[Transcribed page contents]
▶

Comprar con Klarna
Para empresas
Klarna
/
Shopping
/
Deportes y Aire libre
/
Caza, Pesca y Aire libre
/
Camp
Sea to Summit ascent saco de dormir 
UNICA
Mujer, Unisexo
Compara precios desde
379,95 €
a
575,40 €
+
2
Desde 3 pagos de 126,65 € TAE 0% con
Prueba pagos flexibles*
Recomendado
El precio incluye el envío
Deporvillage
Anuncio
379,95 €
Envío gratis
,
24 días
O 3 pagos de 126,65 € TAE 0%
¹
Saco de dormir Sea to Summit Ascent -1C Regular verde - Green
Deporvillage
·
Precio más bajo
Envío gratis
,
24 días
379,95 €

◀

## TASK INSTRUCTIONS
Where a line of the records has the string "dormir", copy that line.

## RESPONSE
Sea to Summit ascent saco de dormir 
Saco de dormir Sea to Summit Ascent -1C Regular verde - Green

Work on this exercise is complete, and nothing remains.